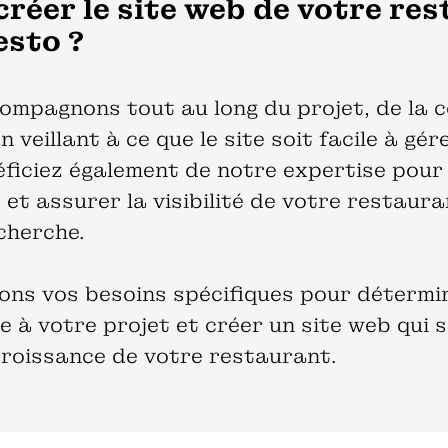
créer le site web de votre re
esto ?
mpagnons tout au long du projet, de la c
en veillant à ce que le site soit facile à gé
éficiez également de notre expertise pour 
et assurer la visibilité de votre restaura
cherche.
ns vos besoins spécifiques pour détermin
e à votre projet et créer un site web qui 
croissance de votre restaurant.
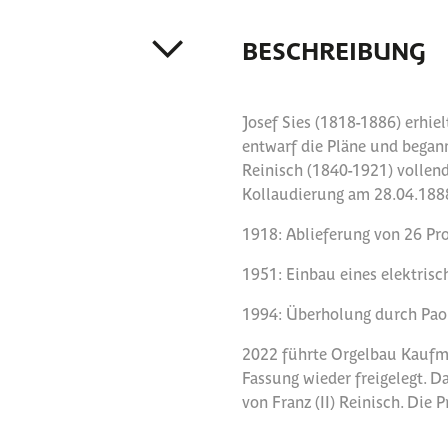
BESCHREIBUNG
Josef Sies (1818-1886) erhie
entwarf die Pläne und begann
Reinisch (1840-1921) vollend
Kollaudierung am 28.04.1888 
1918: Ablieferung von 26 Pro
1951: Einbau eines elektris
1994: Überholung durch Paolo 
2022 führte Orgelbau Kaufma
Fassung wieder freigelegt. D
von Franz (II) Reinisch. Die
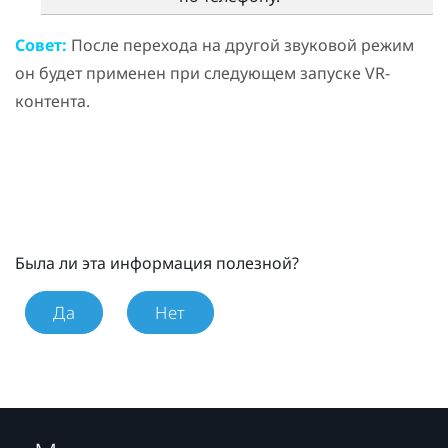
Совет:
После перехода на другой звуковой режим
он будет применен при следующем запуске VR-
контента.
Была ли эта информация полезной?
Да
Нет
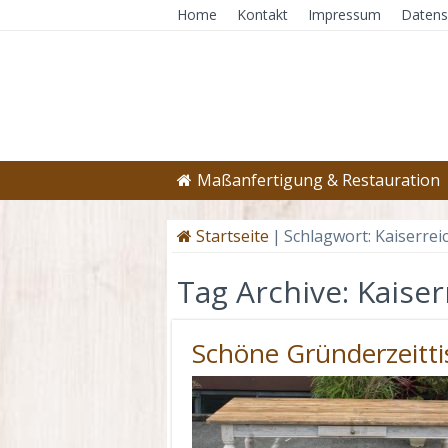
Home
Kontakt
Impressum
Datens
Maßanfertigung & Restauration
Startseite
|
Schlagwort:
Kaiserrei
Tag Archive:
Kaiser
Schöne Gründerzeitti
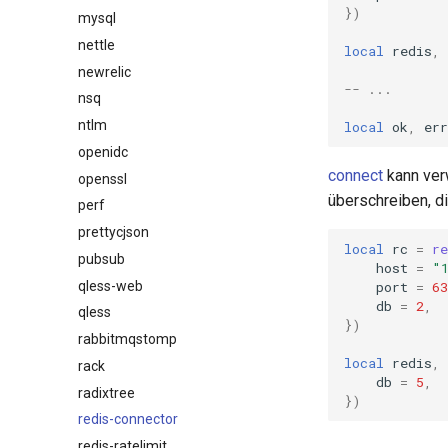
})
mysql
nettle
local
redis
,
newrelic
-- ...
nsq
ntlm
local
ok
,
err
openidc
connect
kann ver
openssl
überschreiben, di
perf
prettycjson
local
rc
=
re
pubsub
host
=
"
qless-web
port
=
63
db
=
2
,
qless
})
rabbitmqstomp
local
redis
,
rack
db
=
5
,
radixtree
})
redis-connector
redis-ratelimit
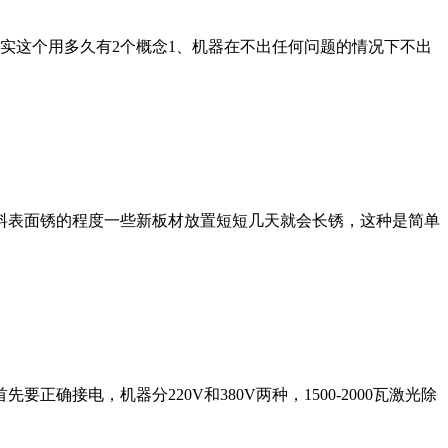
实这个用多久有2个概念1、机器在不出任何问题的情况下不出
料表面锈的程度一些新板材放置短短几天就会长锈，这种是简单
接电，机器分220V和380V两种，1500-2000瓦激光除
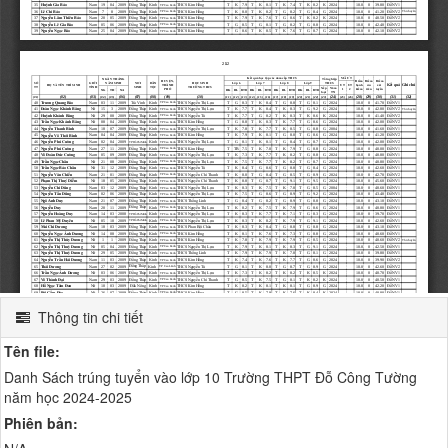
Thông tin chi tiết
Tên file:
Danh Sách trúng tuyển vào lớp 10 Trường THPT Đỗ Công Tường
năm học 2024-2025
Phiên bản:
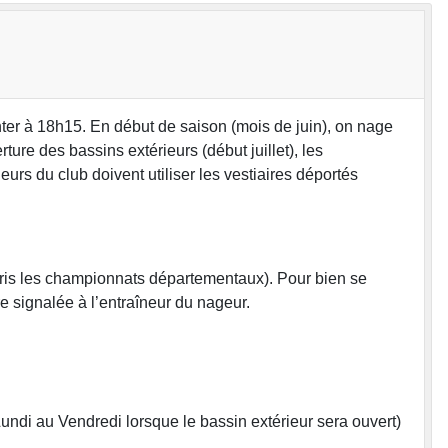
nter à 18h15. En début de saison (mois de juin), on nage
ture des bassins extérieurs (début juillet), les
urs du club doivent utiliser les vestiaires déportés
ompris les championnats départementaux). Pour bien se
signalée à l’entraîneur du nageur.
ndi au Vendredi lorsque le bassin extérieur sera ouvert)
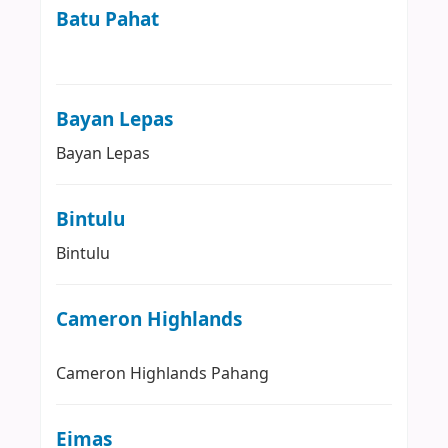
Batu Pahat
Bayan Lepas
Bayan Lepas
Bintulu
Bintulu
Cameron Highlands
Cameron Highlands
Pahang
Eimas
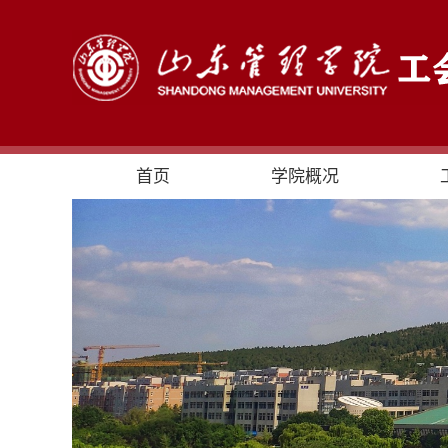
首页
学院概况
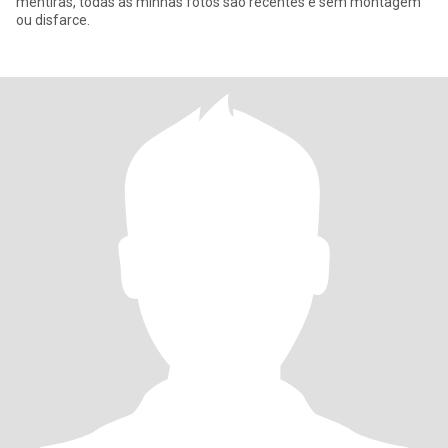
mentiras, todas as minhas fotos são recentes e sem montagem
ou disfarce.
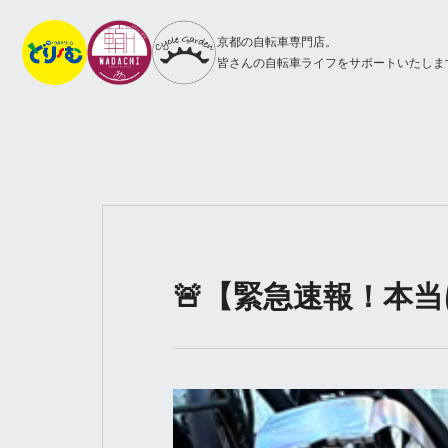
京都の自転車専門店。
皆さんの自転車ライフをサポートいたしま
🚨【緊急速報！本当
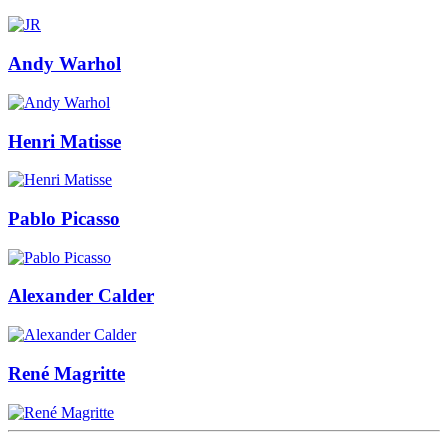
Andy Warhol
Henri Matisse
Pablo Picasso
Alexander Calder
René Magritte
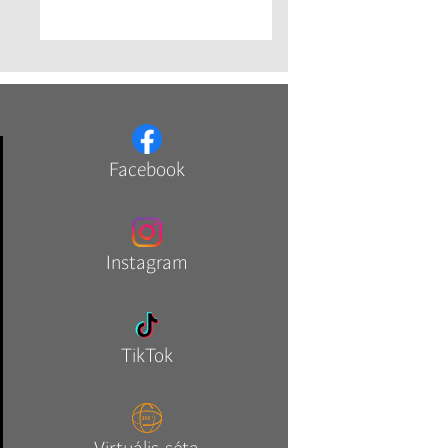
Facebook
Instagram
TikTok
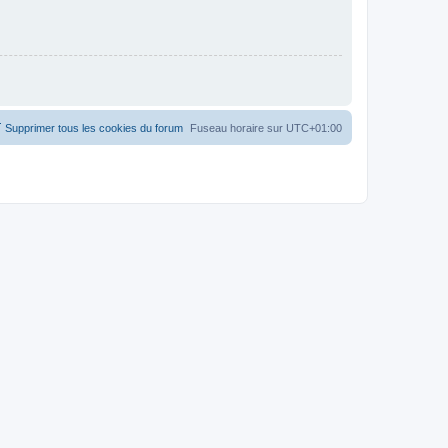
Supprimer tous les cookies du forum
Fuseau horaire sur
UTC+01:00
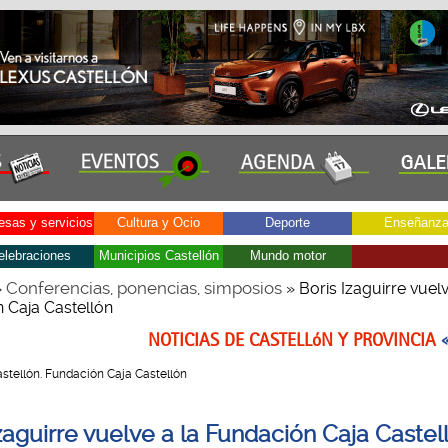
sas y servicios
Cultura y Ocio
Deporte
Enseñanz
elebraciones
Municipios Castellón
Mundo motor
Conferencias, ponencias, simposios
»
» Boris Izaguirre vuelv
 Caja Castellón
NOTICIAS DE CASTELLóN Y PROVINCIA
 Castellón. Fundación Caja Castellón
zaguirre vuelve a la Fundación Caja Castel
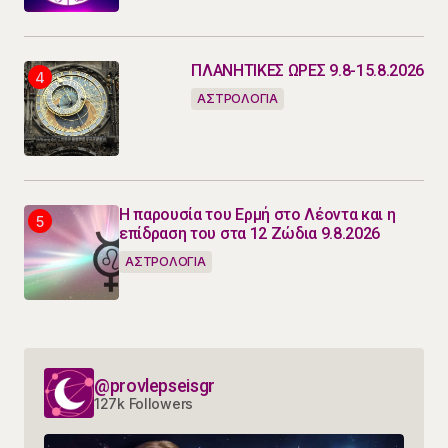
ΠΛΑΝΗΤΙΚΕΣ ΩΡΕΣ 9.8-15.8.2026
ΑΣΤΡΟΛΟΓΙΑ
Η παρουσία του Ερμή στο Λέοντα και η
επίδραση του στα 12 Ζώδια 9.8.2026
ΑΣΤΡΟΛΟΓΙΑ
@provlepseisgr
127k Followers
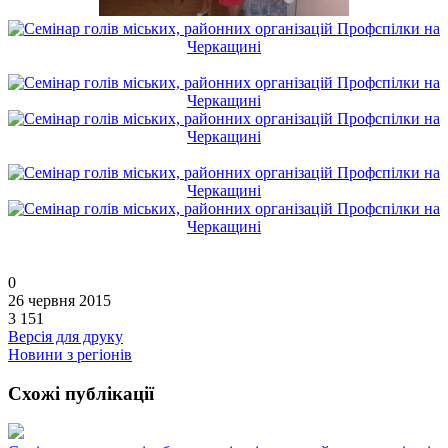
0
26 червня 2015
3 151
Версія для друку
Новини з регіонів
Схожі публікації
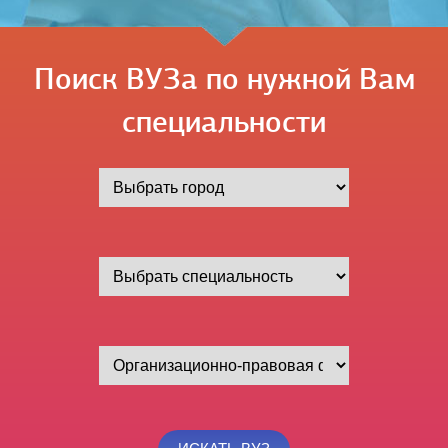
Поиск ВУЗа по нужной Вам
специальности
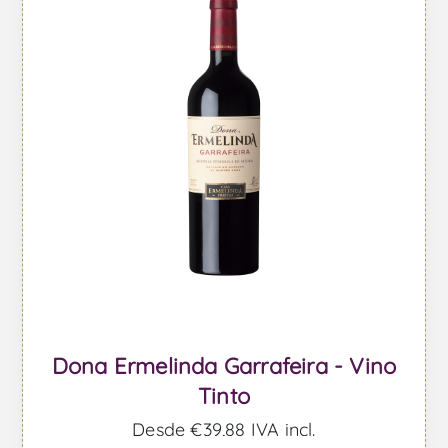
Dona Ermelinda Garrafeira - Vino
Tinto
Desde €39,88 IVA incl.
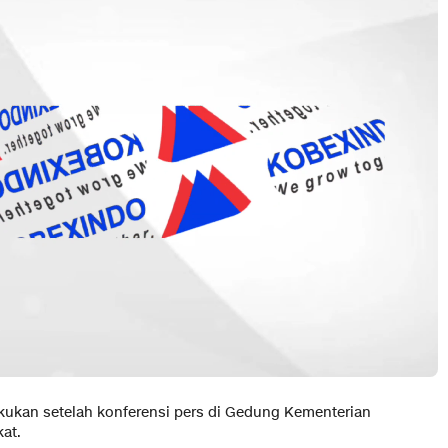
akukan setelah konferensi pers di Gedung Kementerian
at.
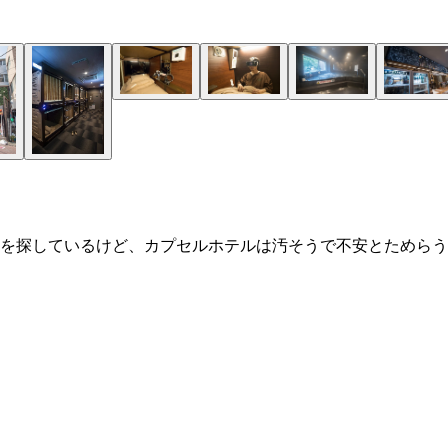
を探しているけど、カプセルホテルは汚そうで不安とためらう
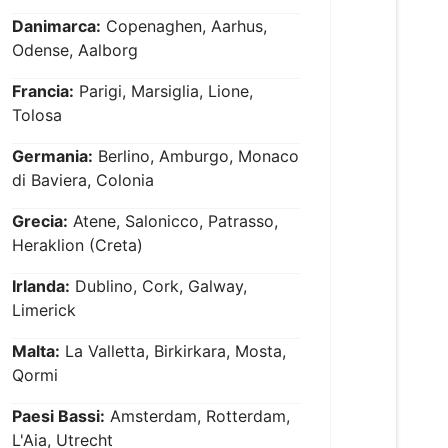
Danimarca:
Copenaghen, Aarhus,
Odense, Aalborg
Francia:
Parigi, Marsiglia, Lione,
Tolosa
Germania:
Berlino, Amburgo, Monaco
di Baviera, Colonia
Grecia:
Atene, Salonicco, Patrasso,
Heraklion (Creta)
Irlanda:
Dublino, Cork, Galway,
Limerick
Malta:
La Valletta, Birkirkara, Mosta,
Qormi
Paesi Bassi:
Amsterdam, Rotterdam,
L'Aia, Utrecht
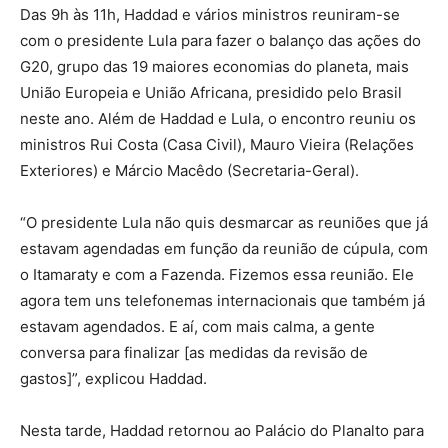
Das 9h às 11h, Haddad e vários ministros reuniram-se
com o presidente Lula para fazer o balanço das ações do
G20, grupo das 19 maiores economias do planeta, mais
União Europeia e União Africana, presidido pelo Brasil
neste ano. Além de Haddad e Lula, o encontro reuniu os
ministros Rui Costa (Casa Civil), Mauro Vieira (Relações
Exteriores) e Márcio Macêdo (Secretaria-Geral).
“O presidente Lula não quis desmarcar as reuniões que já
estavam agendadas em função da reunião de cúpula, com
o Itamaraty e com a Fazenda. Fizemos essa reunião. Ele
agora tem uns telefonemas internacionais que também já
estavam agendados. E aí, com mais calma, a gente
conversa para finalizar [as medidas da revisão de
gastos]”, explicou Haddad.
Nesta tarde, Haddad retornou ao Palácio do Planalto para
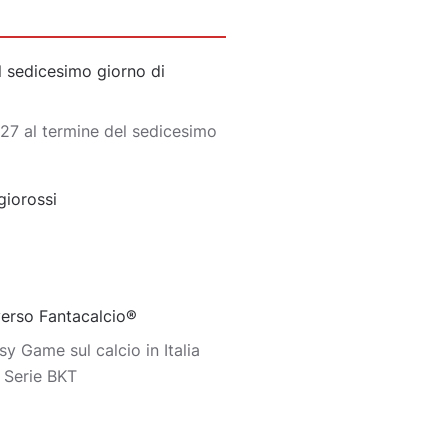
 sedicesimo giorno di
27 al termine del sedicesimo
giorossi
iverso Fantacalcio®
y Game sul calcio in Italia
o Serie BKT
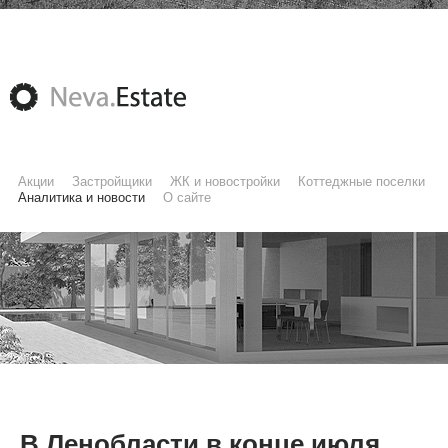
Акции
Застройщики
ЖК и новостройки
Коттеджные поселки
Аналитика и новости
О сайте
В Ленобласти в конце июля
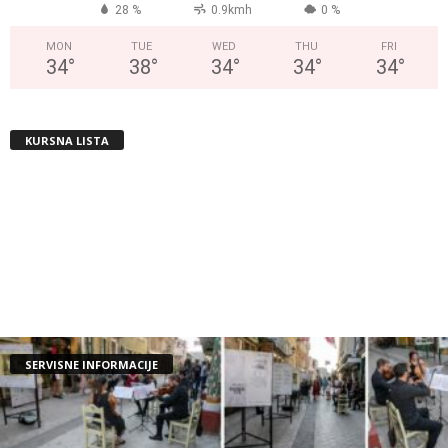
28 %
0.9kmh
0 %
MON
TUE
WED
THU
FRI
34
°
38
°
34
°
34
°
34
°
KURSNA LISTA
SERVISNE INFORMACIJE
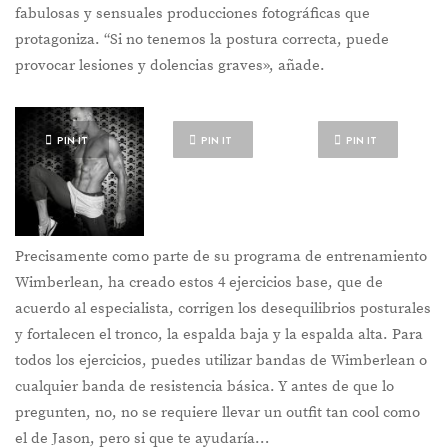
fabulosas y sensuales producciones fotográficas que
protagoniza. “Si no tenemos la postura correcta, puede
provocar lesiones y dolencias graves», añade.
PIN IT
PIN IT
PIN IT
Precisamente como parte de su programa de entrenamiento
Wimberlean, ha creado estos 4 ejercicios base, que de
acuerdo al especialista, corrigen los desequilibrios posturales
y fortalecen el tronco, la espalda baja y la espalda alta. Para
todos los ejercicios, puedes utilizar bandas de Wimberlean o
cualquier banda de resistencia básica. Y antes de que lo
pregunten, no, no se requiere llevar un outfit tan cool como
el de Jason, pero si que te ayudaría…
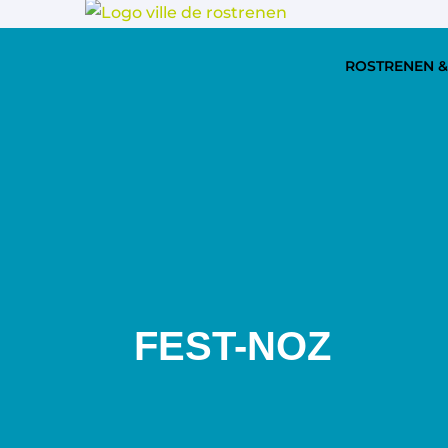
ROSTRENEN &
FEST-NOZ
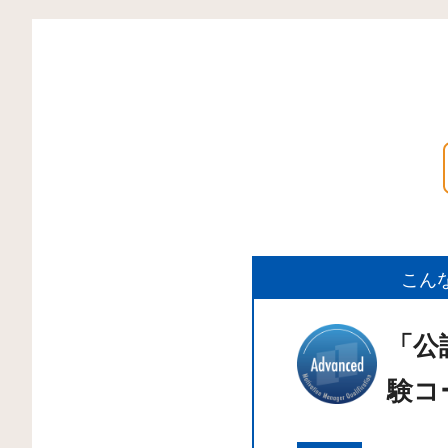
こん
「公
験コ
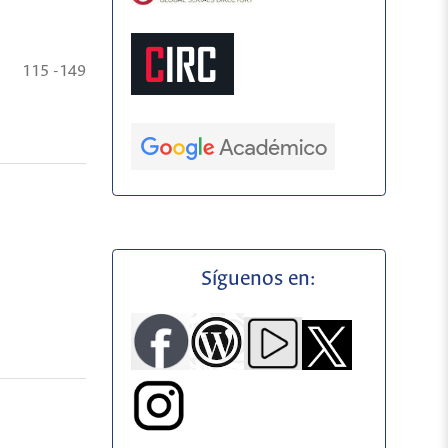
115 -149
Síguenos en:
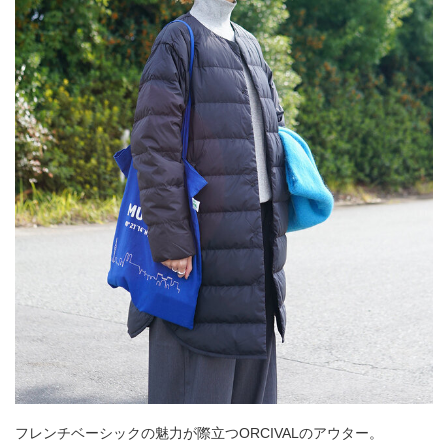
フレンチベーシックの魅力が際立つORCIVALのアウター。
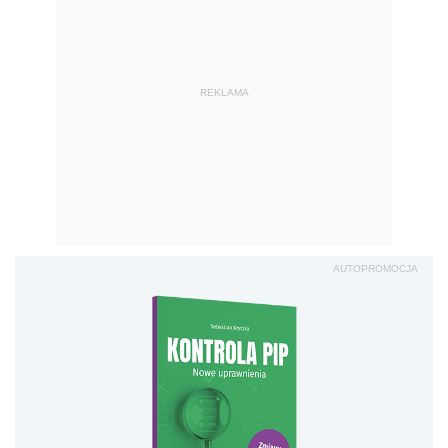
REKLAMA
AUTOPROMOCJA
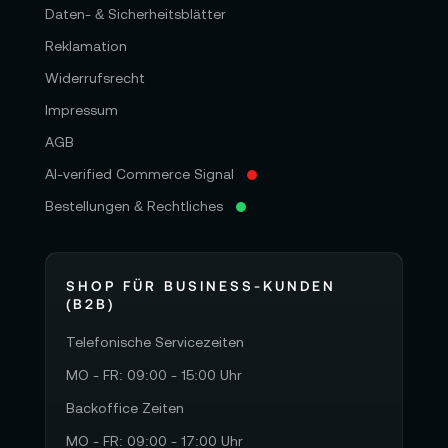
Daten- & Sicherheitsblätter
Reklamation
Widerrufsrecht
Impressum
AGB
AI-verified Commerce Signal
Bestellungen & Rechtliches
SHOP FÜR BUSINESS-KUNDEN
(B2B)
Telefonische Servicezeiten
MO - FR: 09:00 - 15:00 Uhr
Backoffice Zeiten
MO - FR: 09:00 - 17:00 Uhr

* * * *

» What is expected: Only the lines between the one with "Kollaudierung am 28.04.1888" and the one with "Municipios Castellón", those two included, get copied from the material above. Keep it exact and free of pictures.

» Result for this task:
Kollaudierung am 28.04.1888 
1918: Ablieferung von 26 Pro
1951: Einbau eines elektris
1994: Überholung durch Paolo 
2022 führte Orgelbau Kaufma
Fassung wieder freigelegt. D
von Franz (II) Reinisch. Die
Совет:
После перехода на другой звуковой режим
он будет применен при следующем запуске VR-
контента.
Была ли эта информация полезной?
Да
Нет
Home
Kontakt
Impressum
Datens
Maßanfertigung & Restauration
Startseite
|
Schlagwort:
Kaiserrei
Tag Archive:
Kaiser
Schöne Gründerzeitti
})
mysql
nettle
local
redis
,
newrelic
-- ...
nsq
ntlm
local
ok
,
err
openidc
connect
kann ver
openssl
überschreiben, di
perf
prettycjson
local
rc
=
re
pubsub
host
=
"
qless-web
port
=
63
db
=
2
,
qless
})
rabbitmqstomp
local
redis
,
rack
db
=
5
,
radixtree
})
redis-connector
redis-ratelimit
实这个用多久有2个概念1、机器在不出任何问题的情况下不出
料表面锈的程度一些新板材放置短短几天就会长锈，这种是简单
接电，机器分220V和380V两种，1500-2000瓦激光除
Thông tin chi tiết
Tên file:
Danh Sách trúng tuyển vào lớp 10 Trường THPT Đỗ Công Tường
năm học 2024-2025
Phiên bản:
nter à 18h15. En début de saison (mois de juin), on nage
ture des bassins extérieurs (début juillet), les
urs du club doivent utiliser les vestiaires déportés
ompris les championnats départementaux). Pour bien se
signalée à l’entraîneur du nageur.
ndi au Vendredi lorsque le bassin extérieur sera ouvert)
Batu Pahat
Bayan Lepas
Bayan Lepas
Bintulu
Bintulu
Cameron Highlands
Cameron Highlands
Pahang
Eimas
首页
学院概况
mentiras, todas as minhas fotos são recentes e sem montagem
ou disfarce.
京都の自転車専門店。
皆さんの自転車ライフをサポートいたしま
🚨【緊急速報！本当
Andy Warhol
Henri Matisse
Pablo Picasso
Alexander Calder
René Magritte
Facebook
Instagram
TikTok
Supprimer tous les cookies du forum
Fuseau horaire sur
UTC+01:00
sas y servicios
Cultura y Ocio
Deporte
Enseñanz
elebraciones
Municipios Castellón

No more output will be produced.